Ia pun mempertanyakan peran konkret berbagai Organisasi Perangkat Daerah (OPD) dalam pencegahan kekerasan pada anak. “Apa yang telah dilakukan Dinas Pemberdayaan Perempuan dan Perlindungan Anak (DP3A), Dinas Sosial, Dinas Pendidikan, dan Dinas Kesehatan Flores Timur untuk mencegah anak-anak mereka menjadi korban?”
Jefrianus Pati Bean menyerukan seluruh pemangku kepentingan untuk turun dari "menara gading" dan mengambil peran nyata. Kasus di Adonara, menurutnya, harus menjadi alarm darurat untuk membangun sistem perlindungan yang efektif. Berikut adalah peran yang harus dijalankan masing-masing instansi:
1. DP3A Flores Timur: Harus memimpin dalam menyusun program sosialisasi dan edukasi yang masif, bukan hanya di kota-kota kecamatan, tetapi hingga ke pelosok desa dan dusun dengan berkolaborasi bersama tokoh adat dan agama.
2. Dinas Pendidikan Flores Timur: Wajib memastikan sekolah menjadi zona aman dengan memasukkan kurikulum khusus tentang pendidikan seksualitas yang sesuai usia dan memberikan pelatihan bagi guru untuk mengenali tanda-tanda kekerasan pada anak.
3. Dinas Kesehatan Flores Timur: Harus memastikan puskesmas dan rumah sakit memiliki protokol standar dan tenaga terlatih untuk menangani korban kekerasan seksual (Pusat Pelayanan Terpadu/PPT) dengan pendekatan trauma-informed care.

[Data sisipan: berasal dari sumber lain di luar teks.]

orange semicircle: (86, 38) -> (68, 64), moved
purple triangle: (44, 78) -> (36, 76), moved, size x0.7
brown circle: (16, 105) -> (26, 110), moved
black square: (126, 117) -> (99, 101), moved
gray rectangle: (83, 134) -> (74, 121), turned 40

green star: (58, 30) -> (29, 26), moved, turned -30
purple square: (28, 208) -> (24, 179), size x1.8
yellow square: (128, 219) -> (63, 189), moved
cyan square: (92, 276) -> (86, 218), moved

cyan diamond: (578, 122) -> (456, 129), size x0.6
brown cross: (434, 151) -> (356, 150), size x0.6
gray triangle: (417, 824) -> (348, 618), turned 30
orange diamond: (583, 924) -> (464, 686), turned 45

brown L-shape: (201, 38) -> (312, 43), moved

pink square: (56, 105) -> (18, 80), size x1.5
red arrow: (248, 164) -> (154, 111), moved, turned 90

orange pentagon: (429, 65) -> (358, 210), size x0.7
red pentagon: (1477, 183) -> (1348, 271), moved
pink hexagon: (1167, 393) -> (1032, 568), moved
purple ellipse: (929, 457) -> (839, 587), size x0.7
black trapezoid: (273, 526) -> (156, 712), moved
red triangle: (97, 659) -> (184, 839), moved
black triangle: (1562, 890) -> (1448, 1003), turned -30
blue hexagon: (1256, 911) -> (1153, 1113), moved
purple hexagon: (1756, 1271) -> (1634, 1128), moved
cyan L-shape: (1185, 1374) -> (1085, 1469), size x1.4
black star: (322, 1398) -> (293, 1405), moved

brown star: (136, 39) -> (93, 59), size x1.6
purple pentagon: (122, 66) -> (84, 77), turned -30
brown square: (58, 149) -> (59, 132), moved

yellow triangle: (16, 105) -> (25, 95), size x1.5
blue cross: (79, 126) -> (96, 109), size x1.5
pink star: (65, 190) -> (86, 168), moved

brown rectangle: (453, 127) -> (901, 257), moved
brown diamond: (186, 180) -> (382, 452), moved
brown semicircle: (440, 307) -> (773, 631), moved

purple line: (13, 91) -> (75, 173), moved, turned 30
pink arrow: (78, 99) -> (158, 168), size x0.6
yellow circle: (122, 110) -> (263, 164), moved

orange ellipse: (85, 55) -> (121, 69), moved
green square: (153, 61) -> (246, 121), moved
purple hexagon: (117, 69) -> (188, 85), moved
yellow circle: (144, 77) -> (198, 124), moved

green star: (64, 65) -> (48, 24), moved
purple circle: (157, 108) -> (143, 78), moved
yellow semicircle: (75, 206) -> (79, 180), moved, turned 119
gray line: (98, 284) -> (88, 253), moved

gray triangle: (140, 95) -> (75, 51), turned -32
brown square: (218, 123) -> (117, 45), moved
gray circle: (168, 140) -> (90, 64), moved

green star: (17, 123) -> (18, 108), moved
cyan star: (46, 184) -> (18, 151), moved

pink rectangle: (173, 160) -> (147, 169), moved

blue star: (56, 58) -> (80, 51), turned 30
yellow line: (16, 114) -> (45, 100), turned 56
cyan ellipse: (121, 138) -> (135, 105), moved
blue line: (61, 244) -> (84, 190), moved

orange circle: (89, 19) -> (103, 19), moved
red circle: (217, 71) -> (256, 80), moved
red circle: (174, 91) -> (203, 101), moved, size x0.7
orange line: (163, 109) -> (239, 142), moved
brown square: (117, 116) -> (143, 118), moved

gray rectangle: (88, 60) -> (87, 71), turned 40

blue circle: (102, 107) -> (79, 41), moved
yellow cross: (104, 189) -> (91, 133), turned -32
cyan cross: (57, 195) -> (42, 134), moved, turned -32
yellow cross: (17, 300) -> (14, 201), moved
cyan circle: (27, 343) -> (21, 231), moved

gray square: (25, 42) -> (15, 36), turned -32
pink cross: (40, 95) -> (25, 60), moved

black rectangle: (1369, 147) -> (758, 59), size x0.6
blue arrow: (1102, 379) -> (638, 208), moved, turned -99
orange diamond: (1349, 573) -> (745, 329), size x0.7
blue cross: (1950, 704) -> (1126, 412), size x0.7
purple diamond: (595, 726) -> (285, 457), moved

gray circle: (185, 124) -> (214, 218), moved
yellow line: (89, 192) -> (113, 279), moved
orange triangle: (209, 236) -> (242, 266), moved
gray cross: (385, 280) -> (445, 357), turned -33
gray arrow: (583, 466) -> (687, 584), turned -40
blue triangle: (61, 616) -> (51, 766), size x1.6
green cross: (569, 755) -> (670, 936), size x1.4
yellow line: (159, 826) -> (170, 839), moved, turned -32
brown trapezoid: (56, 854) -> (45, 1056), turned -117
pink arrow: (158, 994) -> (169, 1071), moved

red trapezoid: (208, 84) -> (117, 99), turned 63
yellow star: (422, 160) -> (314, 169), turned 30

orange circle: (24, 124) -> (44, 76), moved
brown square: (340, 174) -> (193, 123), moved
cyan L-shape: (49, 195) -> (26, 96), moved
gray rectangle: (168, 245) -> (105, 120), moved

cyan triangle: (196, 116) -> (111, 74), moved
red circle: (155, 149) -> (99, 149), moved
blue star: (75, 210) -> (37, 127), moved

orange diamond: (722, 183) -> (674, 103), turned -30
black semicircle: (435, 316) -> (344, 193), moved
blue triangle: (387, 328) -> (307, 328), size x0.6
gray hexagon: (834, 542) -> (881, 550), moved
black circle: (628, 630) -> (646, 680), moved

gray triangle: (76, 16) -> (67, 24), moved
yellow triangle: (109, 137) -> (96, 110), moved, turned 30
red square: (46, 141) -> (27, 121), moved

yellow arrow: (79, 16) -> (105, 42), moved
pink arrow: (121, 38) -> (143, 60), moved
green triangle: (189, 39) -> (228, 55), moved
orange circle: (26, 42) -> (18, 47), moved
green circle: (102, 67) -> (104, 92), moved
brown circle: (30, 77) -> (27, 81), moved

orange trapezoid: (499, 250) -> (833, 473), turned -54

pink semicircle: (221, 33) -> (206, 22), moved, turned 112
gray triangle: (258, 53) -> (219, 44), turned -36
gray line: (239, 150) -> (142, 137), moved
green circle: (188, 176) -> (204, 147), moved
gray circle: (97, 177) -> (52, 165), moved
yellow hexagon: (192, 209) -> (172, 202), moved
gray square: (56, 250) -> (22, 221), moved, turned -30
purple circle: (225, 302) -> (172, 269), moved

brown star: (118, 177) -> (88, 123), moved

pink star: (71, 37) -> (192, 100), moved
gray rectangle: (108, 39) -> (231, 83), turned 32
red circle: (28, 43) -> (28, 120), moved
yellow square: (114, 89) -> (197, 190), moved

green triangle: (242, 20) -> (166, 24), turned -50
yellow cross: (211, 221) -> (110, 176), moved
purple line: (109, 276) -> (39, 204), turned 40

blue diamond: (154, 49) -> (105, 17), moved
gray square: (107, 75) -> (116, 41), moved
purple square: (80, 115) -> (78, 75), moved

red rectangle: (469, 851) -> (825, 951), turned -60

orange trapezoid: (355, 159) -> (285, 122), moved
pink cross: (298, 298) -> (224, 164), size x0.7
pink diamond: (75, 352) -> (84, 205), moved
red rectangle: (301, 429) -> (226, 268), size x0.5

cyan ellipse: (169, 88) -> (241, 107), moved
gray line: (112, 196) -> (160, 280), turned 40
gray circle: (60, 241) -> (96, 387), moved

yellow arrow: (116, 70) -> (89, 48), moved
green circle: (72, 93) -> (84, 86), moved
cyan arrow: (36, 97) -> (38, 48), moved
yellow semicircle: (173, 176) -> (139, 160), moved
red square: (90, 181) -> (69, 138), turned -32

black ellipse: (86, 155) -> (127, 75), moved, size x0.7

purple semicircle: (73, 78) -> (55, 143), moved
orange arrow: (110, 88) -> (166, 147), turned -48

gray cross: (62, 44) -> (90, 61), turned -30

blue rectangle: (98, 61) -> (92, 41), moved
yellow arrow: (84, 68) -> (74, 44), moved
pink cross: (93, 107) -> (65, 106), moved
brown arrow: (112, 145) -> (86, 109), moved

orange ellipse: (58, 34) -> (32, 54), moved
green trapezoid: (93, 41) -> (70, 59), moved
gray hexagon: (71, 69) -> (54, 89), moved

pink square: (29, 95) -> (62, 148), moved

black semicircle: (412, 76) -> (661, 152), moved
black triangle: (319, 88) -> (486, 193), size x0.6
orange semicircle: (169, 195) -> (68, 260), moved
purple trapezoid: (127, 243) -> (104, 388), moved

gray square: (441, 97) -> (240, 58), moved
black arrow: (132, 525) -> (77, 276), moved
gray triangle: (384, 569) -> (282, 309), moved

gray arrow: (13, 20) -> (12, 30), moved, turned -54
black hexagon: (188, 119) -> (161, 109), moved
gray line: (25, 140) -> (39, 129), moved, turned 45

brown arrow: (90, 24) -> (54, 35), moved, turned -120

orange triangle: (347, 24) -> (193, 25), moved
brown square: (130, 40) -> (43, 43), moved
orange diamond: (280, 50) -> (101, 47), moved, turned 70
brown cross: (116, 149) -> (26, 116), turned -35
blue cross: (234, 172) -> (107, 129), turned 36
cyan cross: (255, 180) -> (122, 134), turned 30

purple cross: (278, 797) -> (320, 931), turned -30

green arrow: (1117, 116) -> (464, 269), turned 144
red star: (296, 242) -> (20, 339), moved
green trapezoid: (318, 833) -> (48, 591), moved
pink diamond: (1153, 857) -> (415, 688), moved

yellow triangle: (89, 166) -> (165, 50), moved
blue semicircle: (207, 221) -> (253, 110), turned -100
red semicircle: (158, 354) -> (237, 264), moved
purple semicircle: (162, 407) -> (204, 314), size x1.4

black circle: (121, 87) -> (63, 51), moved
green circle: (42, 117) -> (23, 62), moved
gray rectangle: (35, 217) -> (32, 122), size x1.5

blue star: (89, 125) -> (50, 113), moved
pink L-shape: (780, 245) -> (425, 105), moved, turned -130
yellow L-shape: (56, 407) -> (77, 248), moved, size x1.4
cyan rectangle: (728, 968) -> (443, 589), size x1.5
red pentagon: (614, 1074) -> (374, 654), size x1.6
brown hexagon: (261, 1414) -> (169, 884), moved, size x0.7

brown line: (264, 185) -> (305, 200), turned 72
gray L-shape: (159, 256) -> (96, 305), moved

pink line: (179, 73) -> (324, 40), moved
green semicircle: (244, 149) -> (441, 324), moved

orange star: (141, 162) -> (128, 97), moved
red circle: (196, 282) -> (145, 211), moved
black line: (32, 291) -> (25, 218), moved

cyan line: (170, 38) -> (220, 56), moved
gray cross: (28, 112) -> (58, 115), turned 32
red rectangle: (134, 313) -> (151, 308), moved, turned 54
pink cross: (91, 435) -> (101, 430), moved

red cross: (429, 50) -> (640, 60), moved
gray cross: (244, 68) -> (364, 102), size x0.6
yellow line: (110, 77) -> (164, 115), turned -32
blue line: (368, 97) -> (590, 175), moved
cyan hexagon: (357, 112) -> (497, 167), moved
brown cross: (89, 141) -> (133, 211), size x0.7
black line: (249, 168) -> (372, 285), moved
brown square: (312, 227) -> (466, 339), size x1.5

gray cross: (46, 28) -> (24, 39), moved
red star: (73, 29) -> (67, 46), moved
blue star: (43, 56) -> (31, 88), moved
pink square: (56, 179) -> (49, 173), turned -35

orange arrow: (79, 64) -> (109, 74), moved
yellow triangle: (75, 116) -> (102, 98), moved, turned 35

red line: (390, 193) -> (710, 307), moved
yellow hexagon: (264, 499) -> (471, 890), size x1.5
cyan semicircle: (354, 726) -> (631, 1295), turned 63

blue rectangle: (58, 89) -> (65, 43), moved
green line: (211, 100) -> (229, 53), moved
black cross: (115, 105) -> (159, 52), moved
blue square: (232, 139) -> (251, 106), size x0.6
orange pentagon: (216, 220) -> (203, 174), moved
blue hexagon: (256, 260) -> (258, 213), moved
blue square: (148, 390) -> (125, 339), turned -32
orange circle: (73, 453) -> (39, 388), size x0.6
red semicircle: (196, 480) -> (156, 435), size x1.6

4. Dinas Sosial Flores Timur: Bertanggung jawab dalam pendampingan dan pemulihan sosial korban, termasuk pemberian bantuan dan akses kepada pemulihan trauma jangka panjang.
Jefri mendesak agar konsep “Perlindungan Anak” tidak lagi hanya menjadi jargon dalam plang nama dinas atau spanduk kampanye.
“Di Flores Timur, konsep ini harus diterjemahkan menjadi anggaran, program, dan tindakan nyata yang terukur. Masyarakat Adonara dan Flores Timur secara keseluruhan sudah lelah dengan janji. Mereka butuh aksi konkret yang dapat dirasakan langsung oleh anak-anak di tingkat tapak,” ujarnya.
Ia menekankan bahwa kasus memilukan ini adalah sebuah kegagalan kolektif. “Sudah waktunya Pemerintah Kabupaten Flores Timur harus duduk bersama, merumuskan strategi yang konkret, dan mengalokasikan sumber daya yang memadai untuk membangun benteng perlindungan anak yang kokoh.”
Jefrianus menutup dengan pesan yang tegas, “Hukuman bagi pelaku adalah keadilan untuk satu korban, tetapi membangun sistem yang mencegah munculnya korban berikutnya adalah keadilan untuk semua generasi penerus Flores Timur. Jangan sampai ada lagi tangisan anak yang tertahan karena kelalaian kita bersama.”